Based on technical indicators alone, the Relative Strength Index (RSI) is in overbought levels while the MACD indicator is primed for a reversal.
Most of the money at the moment flowing into Bitcoin is coming from institutional investors. Most recently, institutions like Guggenheim Investments, Skybridge Capital, and MassMutual said they have invested in Bitcoin.
Per on-chain data, during the latest slight Bitcoin drop, Bitcoin being sold by Bitcoin investors for profit were being absorbed by Bitcoin whales, or those with 1,000 BTC or more in their wallets.

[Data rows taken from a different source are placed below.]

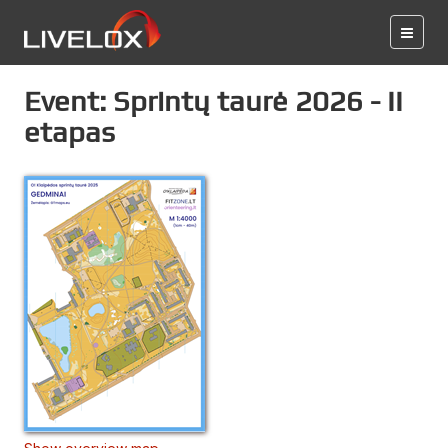
Event: Sprintų taurė 2026 - II
etapas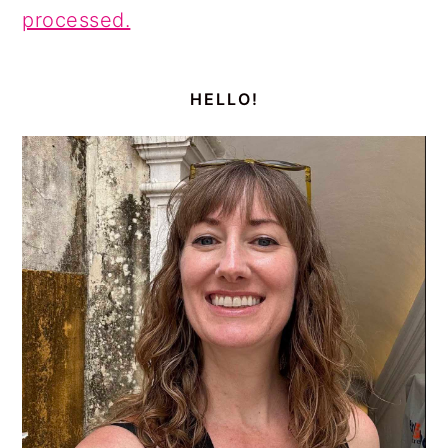
processed.
PRIMARY
SIDEBAR
HELLO!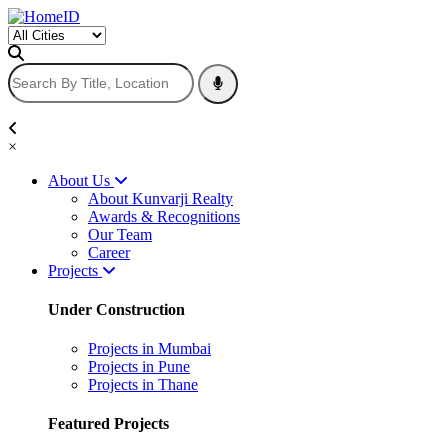
×
About Us
About Kunvarji Realty
Awards & Recognitions
Our Team
Career
Projects
Under Construction
Projects in Mumbai
Projects in Pune
Projects in Thane
Featured Projects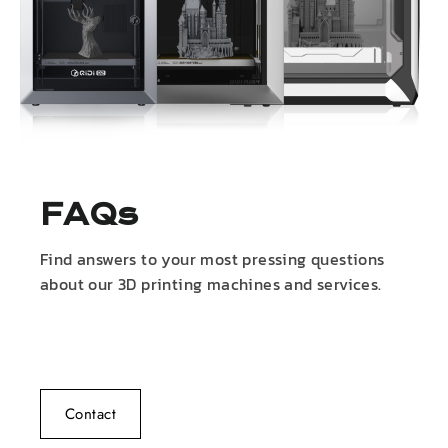
FAQs
Find answers to your most pressing questions
about our 3D printing machines and services.
Contact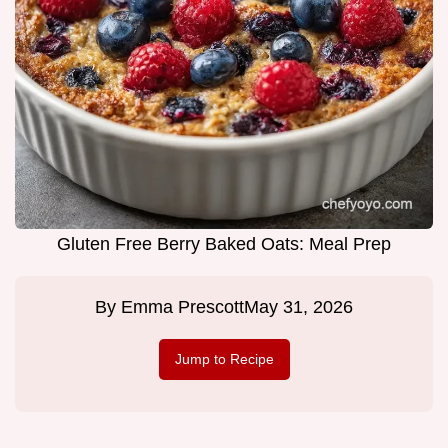
Gluten Free Berry Baked Oats: Meal Prep
By
Emma Prescott
May 31, 2026
Jump to Recipe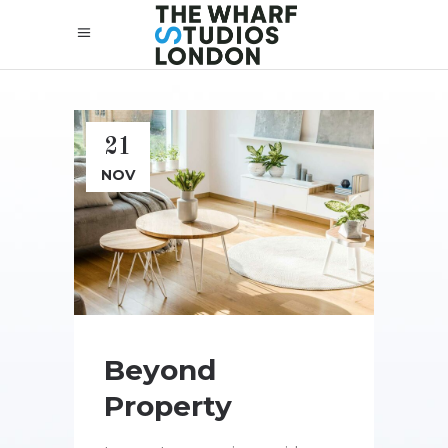
21
NOV
Beyond
Property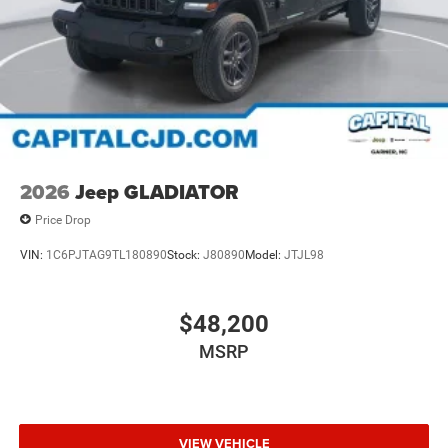
2026
Jeep GLADIATOR
Price Drop
VIN:
1C6PJTAG9TL180890
Stock:
J80890
Model:
JTJL98
$48,200
MSRP
VIEW VEHICLE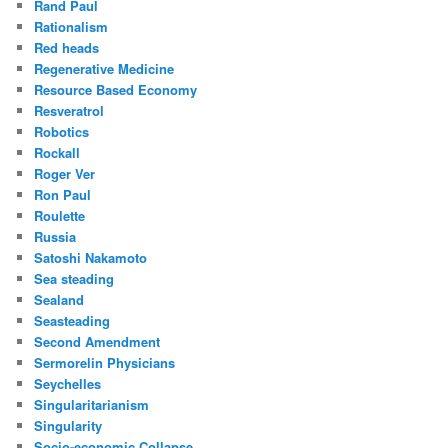
Rand Paul
Rationalism
Red heads
Regenerative Medicine
Resource Based Economy
Resveratrol
Robotics
Rockall
Roger Ver
Ron Paul
Roulette
Russia
Satoshi Nakamoto
Sea steading
Sealand
Seasteading
Second Amendment
Sermorelin Physicians
Seychelles
Singularitarianism
Singularity
Socio-economic Collapse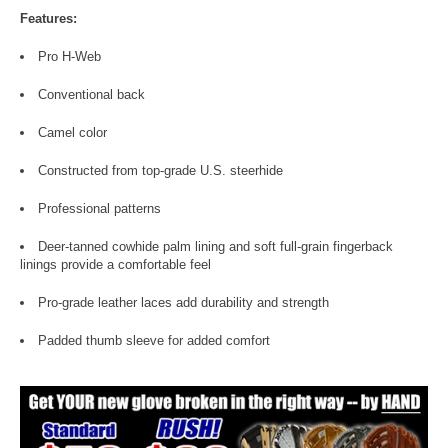
Features:
Pro H-Web
Conventional back
Camel color
Constructed from top-grade U.S. steerhide
Professional patterns
Deer-tanned cowhide palm lining and soft full-grain fingerback
linings provide a comfortable feel
Pro-grade leather laces add durability and strength
Padded thumb sleeve for added comfort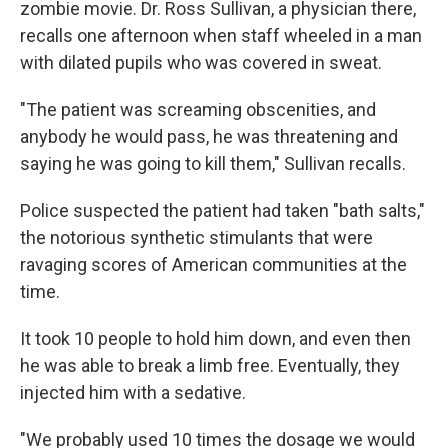
zombie movie. Dr. Ross Sullivan, a physician there,
recalls one afternoon when staff wheeled in a man
with dilated pupils who was covered in sweat.
"The patient was screaming obscenities, and
anybody he would pass, he was threatening and
saying he was going to kill them," Sullivan recalls.
Police suspected the patient had taken "bath salts,"
the notorious synthetic stimulants that were
ravaging scores of American communities at the
time.
It took 10 people to hold him down, and even then
he was able to break a limb free. Eventually, they
injected him with a sedative.
"We probably used 10 times the dosage we would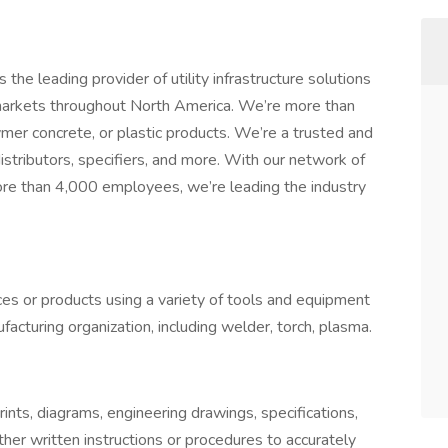
the leading provider of utility infrastructure solutions
markets throughout North America. We’re more than
ymer concrete, or plastic products. We’re a trusted and
distributors, specifiers, and more. With our network of
ore than 4,000 employees, we’re leading the industry
ces or products using a variety of tools and equipment
facturing organization, including welder, torch, plasma.
rints, diagrams, engineering drawings, specifications,
ther written instructions or procedures to accurately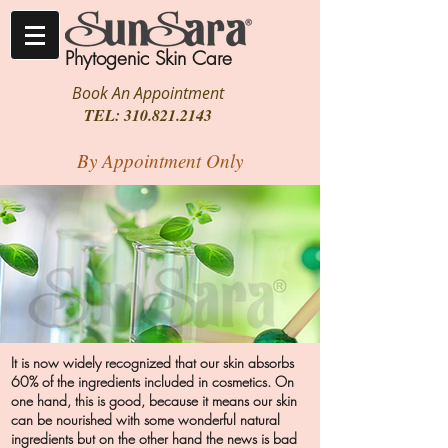
Phytogenic Skin Care
Book An Appointment
TEL:
310.821.2143
By Appointment Only
It is now widely recognized that our skin absorbs
60% of the ingredients included in cosmetics. On
one hand, this is good, because it means our skin
can be nourished with some wonderful natural
ingredients but on the other hand the news is bad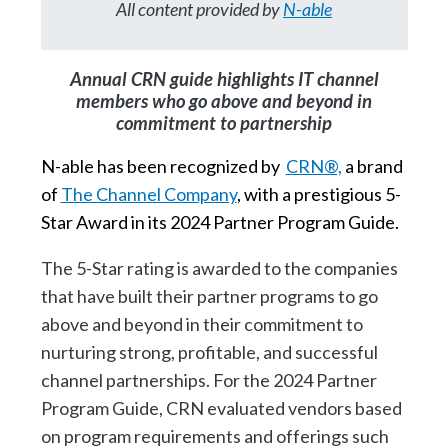
All content provided by
N-able
Annual CRN guide highlights IT channel
members who go above and beyond in
commitment to partnership
N-able has been recognized by
CRN®,
a brand
of
The Channel Company
, with a prestigious 5-
Star Award in its 2024 Partner Program Guide.
The 5-Star rating is awarded to the companies
that have built their partner programs to go
above and beyond in their commitment to
nurturing strong, profitable, and successful
channel partnerships. For the 2024 Partner
Program Guide, CRN evaluated vendors based
on program requirements and offerings such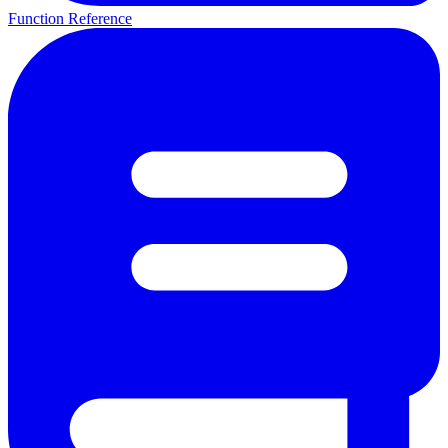
Function Reference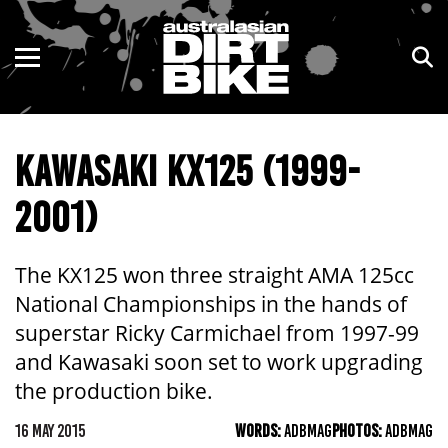
ENDURO
NSW
MOTOCROSS
VIC
KAWASAKI KX125 (1999-
TRAIL
QLD
2001)
ADVENTURE
WA
KIDS
SA
The KX125 won three straight AMA 125cc
National Championships in the hands of
NT
superstar Ricky Carmichael from 1997-99
and Kawasaki soon set to work upgrading
ACT
the production bike.
TAS
16 MAY 2015
WORDS:
ADBMAG
PHOTOS:
ADBMAG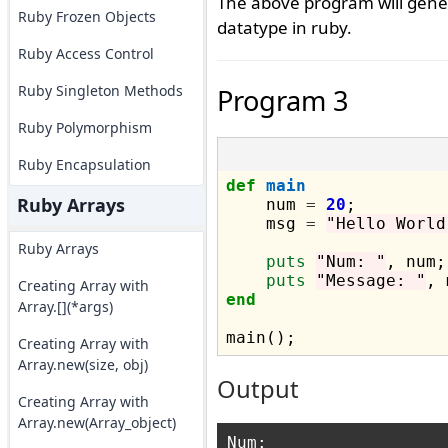
The above program will gener
Ruby Frozen Objects
datatype in ruby.
Ruby Access Control
Ruby Singleton Methods
Program 3
Ruby Polymorphism
Ruby Encapsulation
def
main
Ruby Arrays
    num 
=
20
;

    msg 
=
"Hello World
Ruby Arrays
puts
"Num: "
, num;

puts
"Message: "
Creating Array with
end
Array.[](*args)
Creating Array with
Array.new(size, obj)
Output
Creating Array with
Array.new(Array_object)
Num: 
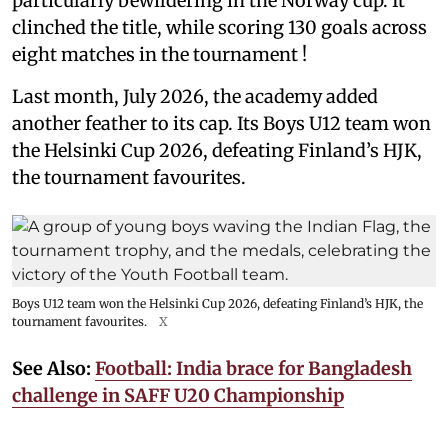
particularly bewildering in the Norway cup. It
clinched the title, while scoring 130 goals across
eight matches in the tournament !
Last month, July 2026, the academy added
another feather to its cap. Its Boys U12 team won
the Helsinki Cup 2026, defeating Finland’s HJK,
the tournament favourites.
Boys U12 team won the Helsinki Cup 2026, defeating Finland’s HJK, the
tournament favourites.
X
See Also:
Football: India brace for Bangladesh
challenge in SAFF U20 Championship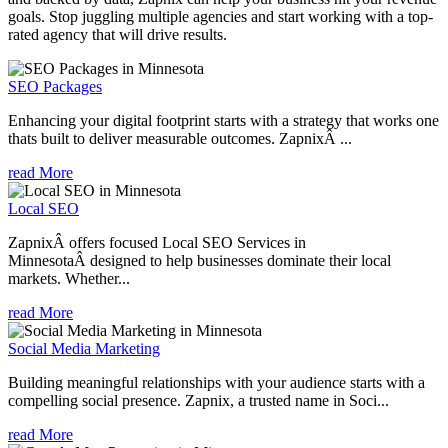
goals. Stop juggling multiple agencies and start working with a top-
rated agency that will drive results.
SEO Packages
Enhancing your digital footprint starts with a strategy that works one
thats built to deliver measurable outcomes. ZapnixÂ ...
read More
Local SEO
ZapnixÂ offers focused Local SEO Services in
MinnesotaÂ designed to help businesses dominate their local
markets. Whether...
read More
Social Media Marketing
Building meaningful relationships with your audience starts with a
compelling social presence. Zapnix, a trusted name in Soci...
read More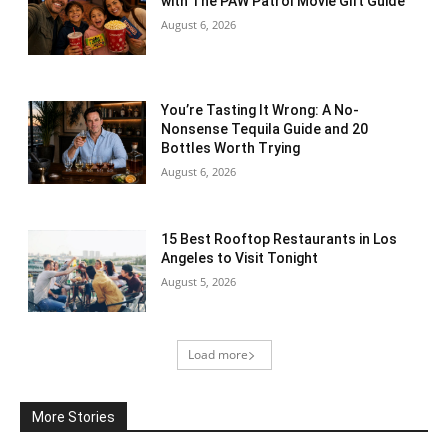
with The PAW Patrol Movie Gift Guide
August 6, 2026
You’re Tasting It Wrong: A No-
Nonsense Tequila Guide and 20
Bottles Worth Trying
August 6, 2026
15 Best Rooftop Restaurants in Los
Angeles to Visit Tonight
August 5, 2026
Load more
More Stories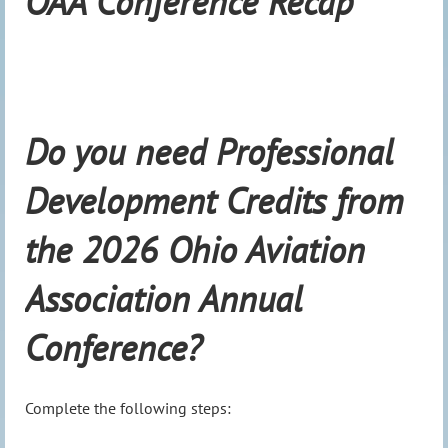
OAA Conference Recap
Do you need Professional
Development Credits from
the 2026 Ohio Aviation
Association Annual
Conference?
Complete the following steps: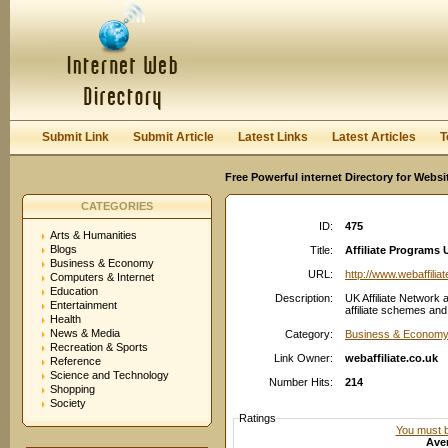
User:
Password:
Keep me logged in.
Register
|
I forgot my passwor
Submit Link
Submit Article
Latest Links
Latest Articles
T
Free Powerful internet Directory for Websi
CATEGORIES
ID:
475
Arts & Humanities
Blogs
Title:
Affiliate Programs 
Business & Economy
URL:
http://www.webaffilia
Computers & Internet
Education
Description:
UK Affiliate Network a
Entertainment
affiliate schemes and a
Health
News & Media
Category:
Business & Economy:
Recreation & Sports
Link Owner:
webaffiliate.co.uk
Reference
Science and Technology
Number Hits:
214
Shopping
Society
Ratings
You must be
Aver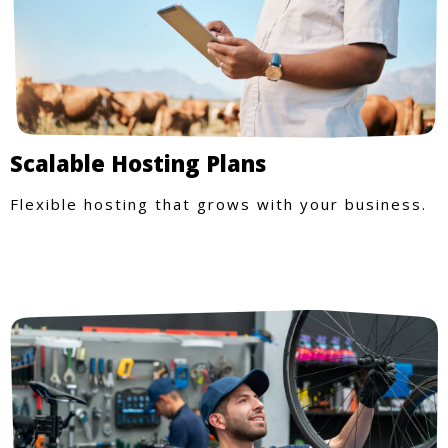
Scalable Hosting Plans
Flexible hosting that grows with your business.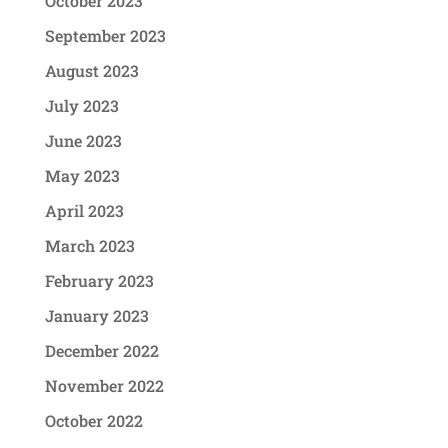
October 2023
September 2023
August 2023
July 2023
June 2023
May 2023
April 2023
March 2023
February 2023
January 2023
December 2022
November 2022
October 2022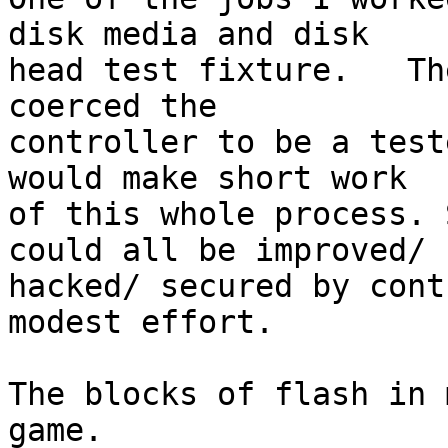
disk media and disk

head test fixture.   Th
coerced the

controller to be a test
would make short work

of this whole process. 
could all be improved/

hacked/ secured by cont
modest effort.

The blocks of flash in 
game.
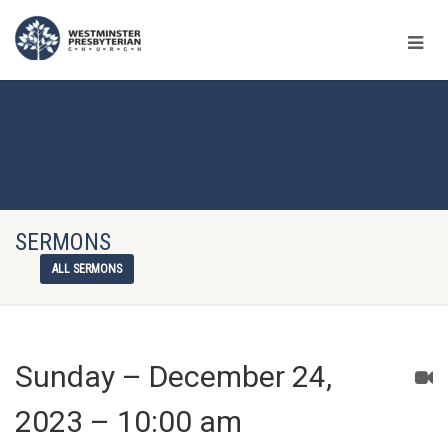
SERMONS
ALL SERMONS
Sunday – December 24,
2023 – 10:00 am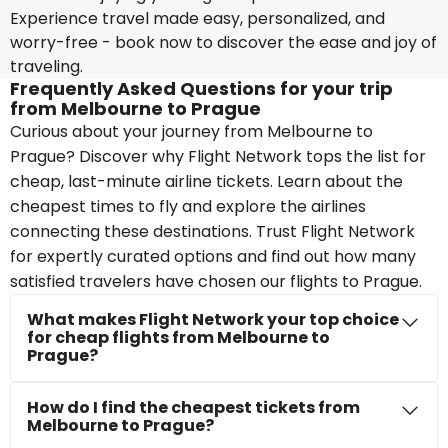
Experience travel made easy, personalized, and
worry-free - book now to discover the ease and joy of
traveling.
Frequently Asked Questions for your trip
from Melbourne to Prague
Curious about your journey from Melbourne to
Prague? Discover why Flight Network tops the list for
cheap, last-minute airline tickets. Learn about the
cheapest times to fly and explore the airlines
connecting these destinations. Trust Flight Network
for expertly curated options and find out how many
satisfied travelers have chosen our flights to Prague.
What makes Flight Network your top choice
for cheap flights from Melbourne to
Prague?
How do I find the cheapest tickets from
Melbourne to Prague?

Still, the rally being front run by institutional investors is the very reason why Bitcoin could go up, Newton said. Based on Google Trends, while search interest is up for Bitcoin, it is still nowhere within the peak search interest in December 2017, suggesting that the majority of retail investors have not yet dabbled back into Bitcoin.
Newton also looked into historical data. When Bitcoin had a stellar 4th quarter, it reversed the first quarter of the following year. The same happened in December 2017 and January 2018. “So, I think there will be some opportunity [for] investors to be able to buy dips in crypto and bitcoin particularly,” he remarked.
A short term prediction puts Bitcoin at $36,000, but long term, wild prediction includes Guggenheim Investments putting Bitcoin’s value north of $100,000 per BTC. “Our fundamental work shows that Bitcoin should be worth around $400,000,” said Scott Miner, Chief Investment Officer of Guggenheim in an interview with Bloomberg, noting the scarcity of Bitcoin and its relation to gold as a percentage of GDP being the key factors.